Navigation between Cleveland and Detroit opened auspiciously.
A tornado did considerable damage at Chanute, Kan. No one was hurt.
Gen. Kuroki will represent the Japanese army at the Jamestown celebration in April.
Fire at Savannah, Mo., destroyed two stores and damaged a lumber yard. Loss, $60,000.
A train was wrecked near Yazoo City, Miss., and the engineer was killed and three negro passengers were injured.
A locomotive exploded at Lockwood, Ohio. The engineer cannot be found and it is supposed that he was blown to pieces.
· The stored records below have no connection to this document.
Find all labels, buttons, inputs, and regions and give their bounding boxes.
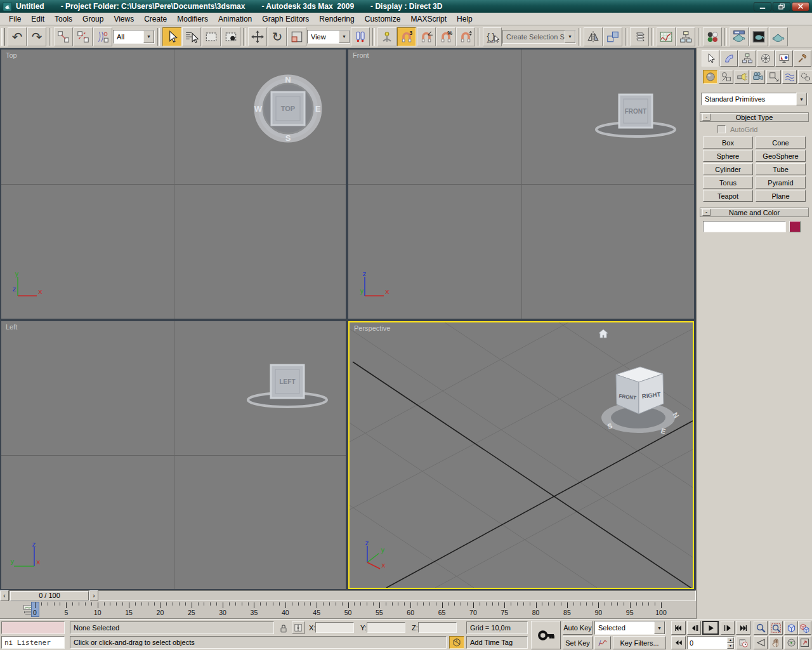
object-type-button-pyramid[interactable]: Pyramid	[756, 176, 806, 189]
menu-item-tools[interactable]: Tools	[49, 13, 77, 25]
subcategory-space-warps-button[interactable]	[782, 70, 797, 84]
dropdown-arrow-icon[interactable]: ▼	[654, 621, 665, 634]
rollout-collapse-button[interactable]: -	[702, 114, 710, 121]
percent-snap-toggle-button[interactable]: %	[436, 27, 455, 46]
object-type-button-torus[interactable]: Torus	[703, 176, 753, 189]
named-selection-set-dropdown[interactable]: Create Selection Set ▼	[502, 30, 576, 44]
viewcube-face-label[interactable]: FRONT	[625, 108, 646, 115]
viewport-left[interactable]: Left LEFT z y x	[1, 321, 346, 589]
set-key-button[interactable]: Set Key	[563, 636, 593, 649]
zoom-button[interactable]	[754, 621, 768, 635]
autogrid-checkbox[interactable]	[717, 125, 726, 133]
quick-render-button[interactable]	[769, 27, 788, 46]
viewport-top[interactable]: Top N S W E TOP y x z	[1, 50, 346, 319]
key-mode-toggle-button[interactable]	[671, 636, 686, 649]
menu-item-graph-editors[interactable]: Graph Editors	[257, 13, 314, 25]
subcategory-helpers-button[interactable]	[766, 70, 781, 84]
selection-region-button[interactable]	[202, 27, 221, 46]
menu-item-file[interactable]: File	[4, 13, 26, 25]
reference-coordinate-system-dropdown[interactable]: View ▼	[307, 30, 350, 44]
auto-key-button[interactable]: Auto Key	[563, 621, 593, 635]
tab-hierarchy[interactable]	[738, 50, 756, 67]
z-coordinate-field[interactable]	[418, 622, 457, 633]
object-type-button-teapot[interactable]: Teapot	[703, 190, 753, 202]
macro-recorder-field[interactable]	[1, 621, 65, 634]
set-keys-button[interactable]	[531, 621, 561, 649]
select-object-button[interactable]	[162, 27, 181, 46]
snaps-toggle-3d-button[interactable]: 3	[397, 27, 416, 46]
viewport-perspective-active[interactable]: Perspective S E N FRONT RIGHT z y x	[348, 321, 694, 589]
object-type-button-cylinder[interactable]: Cylinder	[703, 163, 753, 175]
mirror-button[interactable]	[584, 27, 603, 46]
subcategory-cameras-button[interactable]	[750, 70, 765, 84]
go-to-start-button[interactable]	[671, 621, 686, 635]
viewcube-home-icon[interactable]	[597, 328, 610, 340]
viewcube-left[interactable]: LEFT	[246, 359, 329, 410]
menu-item-help[interactable]: Help	[452, 13, 478, 25]
layer-manager-button[interactable]	[630, 27, 649, 46]
add-time-tag-field[interactable]: Add Time Tag	[466, 636, 528, 649]
adaptive-degradation-button[interactable]	[449, 636, 464, 649]
redo-button[interactable]: ↷	[27, 27, 46, 46]
viewport-label-left[interactable]: Left	[6, 323, 17, 331]
object-type-button-plane[interactable]: Plane	[756, 190, 806, 202]
object-type-rollout-header[interactable]: - Object Type	[700, 112, 809, 122]
menu-item-views[interactable]: Views	[108, 13, 139, 25]
previous-frame-button[interactable]	[687, 621, 701, 635]
current-frame-input[interactable]	[688, 637, 723, 649]
maximize-viewport-toggle-button[interactable]	[798, 636, 811, 649]
frame-spinner-up[interactable]: ▲	[727, 637, 734, 643]
object-name-field[interactable]	[703, 221, 786, 232]
dropdown-arrow-icon[interactable]: ▼	[796, 93, 807, 105]
time-nudge-back-button[interactable]: ‹	[0, 590, 9, 601]
dropdown-arrow-icon[interactable]: ▼	[339, 30, 350, 43]
name-color-rollout-header[interactable]: - Name and Color	[700, 208, 809, 217]
viewcube-front[interactable]: FRONT	[594, 89, 677, 140]
viewport-label-perspective[interactable]: Perspective	[354, 324, 390, 332]
close-button[interactable]	[792, 2, 809, 11]
tab-display[interactable]	[775, 50, 793, 67]
subcategory-systems-button[interactable]	[798, 70, 812, 84]
schematic-view-button[interactable]	[676, 27, 695, 46]
edit-named-selection-sets-button[interactable]: { }ABC	[483, 27, 502, 46]
bind-to-space-warp-button[interactable]	[93, 27, 112, 46]
compass-s[interactable]: S	[285, 133, 291, 143]
align-button[interactable]	[603, 27, 622, 46]
zoom-extents-button[interactable]	[784, 621, 798, 635]
menu-item-modifiers[interactable]: Modifiers	[172, 13, 213, 25]
viewcube-face-label[interactable]: TOP	[281, 105, 295, 112]
go-to-end-button[interactable]	[736, 621, 750, 635]
y-coordinate-input[interactable]	[367, 623, 405, 632]
absolute-offset-mode-button[interactable]	[292, 621, 304, 634]
selection-lock-toggle-icon[interactable]	[278, 623, 289, 634]
subcategory-lights-button[interactable]	[735, 70, 749, 84]
select-and-rotate-button[interactable]: ↻	[268, 27, 287, 46]
title-bar[interactable]: Untitled - Project Folder: C:\Users\Pere…	[0, 0, 812, 13]
arc-rotate-button[interactable]	[784, 636, 798, 649]
material-editor-button[interactable]	[703, 27, 722, 46]
spinner-snap-toggle-button[interactable]	[456, 27, 475, 46]
subcategory-shapes-button[interactable]	[719, 70, 733, 84]
tab-utilities[interactable]	[794, 50, 811, 67]
viewport-front[interactable]: Front FRONT z x y	[348, 50, 694, 319]
menu-item-maxscript[interactable]: MAXScript	[405, 13, 452, 25]
next-frame-button[interactable]	[721, 621, 735, 635]
object-type-button-geosphere[interactable]: GeoSphere	[756, 150, 806, 162]
object-type-button-cone[interactable]: Cone	[756, 136, 806, 149]
time-slider-track[interactable]	[9, 590, 696, 601]
zoom-all-button[interactable]	[769, 621, 783, 635]
track-bar[interactable]: 0510152025303540455055606570758085909510…	[0, 601, 696, 619]
rendered-frame-window-button[interactable]	[749, 27, 768, 46]
compass-w[interactable]: W	[254, 104, 263, 114]
key-selection-set-dropdown[interactable]: Selected ▼	[594, 621, 665, 635]
undo-button[interactable]: ↶	[8, 27, 27, 46]
menu-item-create[interactable]: Create	[139, 13, 172, 25]
menu-item-rendering[interactable]: Rendering	[314, 13, 359, 25]
object-name-input[interactable]	[704, 222, 785, 232]
primitive-category-dropdown[interactable]: Standard Primitives ▼	[701, 93, 808, 105]
compass-e[interactable]: E	[660, 427, 667, 435]
pan-view-button[interactable]	[769, 636, 783, 649]
x-coordinate-field[interactable]	[315, 622, 354, 633]
selection-filter-dropdown[interactable]: All ▼	[113, 30, 155, 44]
tab-create[interactable]	[702, 50, 719, 67]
Provision for legislation through initiative by petition and an optional referendum stands at the head of the list of important bills passed by the Maine legislature which has just adjourned.
A run started on the Licking county bank at Newark, Ohio, from no known cause, and continued in spite of the announcement of the directors that the bank could pay all deposits. Business men came to the rescue.
An indictment charging Mrs. Michael McDonald with the murder of Webster M. Guerin has been returned by the grand jury in Chicago. Mrs. McDonald shot Guerin after a quarrel in his office on Feb. 21.
Hamlin F. Lee, a veteran of the Mexican and Civil wars and a nephew of Gen. R. E. Lee, died at Colorado Springs, Colo., of heart failure, aged eighty-seven years. Although closely related to the Southern general and a Virginian by birth, Mr. Lee fought with the Union army.
There are now nearly 8,000,000 more people in continental United States than there were six years ago, according to figures compiled by the census bureau.
William A. Proctor, president of the Proctor & Gamble company, and son of one of the firm's founders, died from a bullet wound, self-inflicted, at his home in Cincinnati.
Eight residents of Helena, Mont., have been arrested charged with unlawful practices during the recent Republican primaries. It is alleged that they attempted unduly to influence voters.